Your task
Your answer should hold every line of the records below that contains the string "бесплатно".

Supplied records
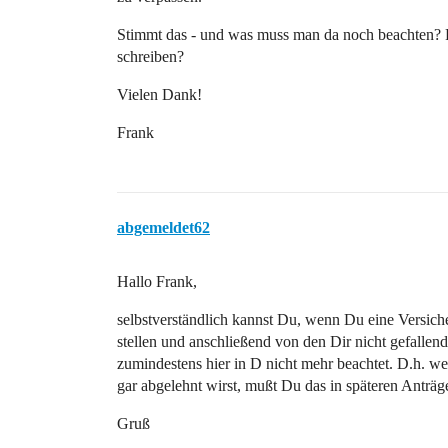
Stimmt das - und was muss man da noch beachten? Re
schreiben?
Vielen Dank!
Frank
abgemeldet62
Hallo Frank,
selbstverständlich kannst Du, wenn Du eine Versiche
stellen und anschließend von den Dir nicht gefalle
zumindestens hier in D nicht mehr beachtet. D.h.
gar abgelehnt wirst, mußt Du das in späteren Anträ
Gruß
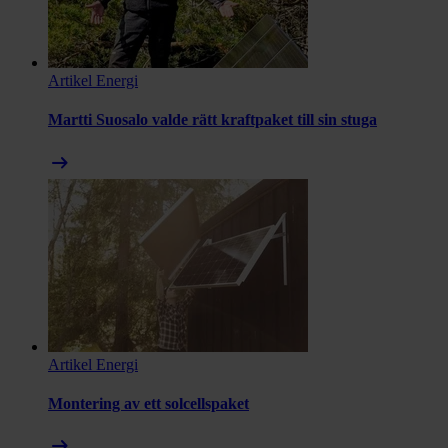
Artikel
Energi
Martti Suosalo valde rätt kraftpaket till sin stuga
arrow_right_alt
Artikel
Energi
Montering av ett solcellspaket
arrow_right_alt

--

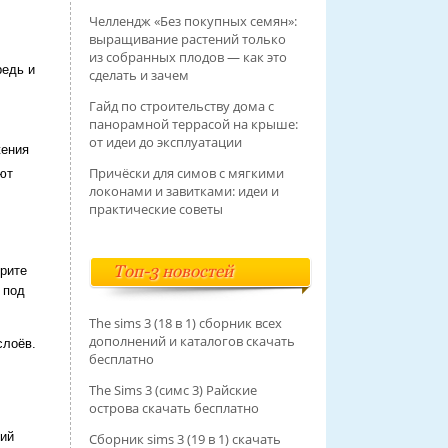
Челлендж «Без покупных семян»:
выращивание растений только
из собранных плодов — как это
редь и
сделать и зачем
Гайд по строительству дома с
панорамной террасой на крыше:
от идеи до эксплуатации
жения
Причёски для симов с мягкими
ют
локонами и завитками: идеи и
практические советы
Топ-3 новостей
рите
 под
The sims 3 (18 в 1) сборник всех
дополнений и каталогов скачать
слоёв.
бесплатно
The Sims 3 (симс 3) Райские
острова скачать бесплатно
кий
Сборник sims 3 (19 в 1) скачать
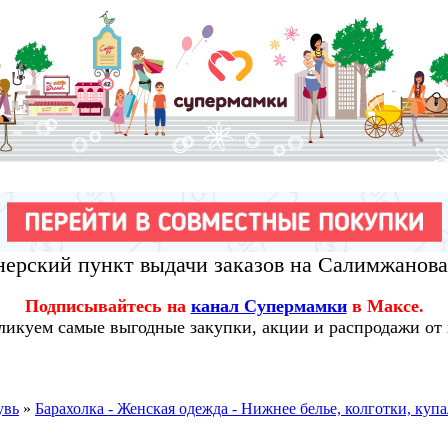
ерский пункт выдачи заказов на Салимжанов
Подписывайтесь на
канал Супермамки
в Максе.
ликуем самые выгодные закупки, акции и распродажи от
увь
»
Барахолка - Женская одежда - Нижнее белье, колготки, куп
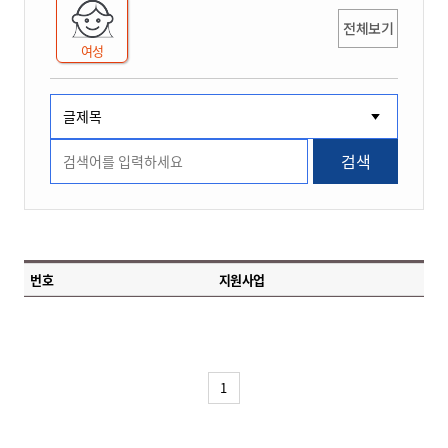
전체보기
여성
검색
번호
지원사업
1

Solution for this exercise
бесплатно
острова скачать бесплатно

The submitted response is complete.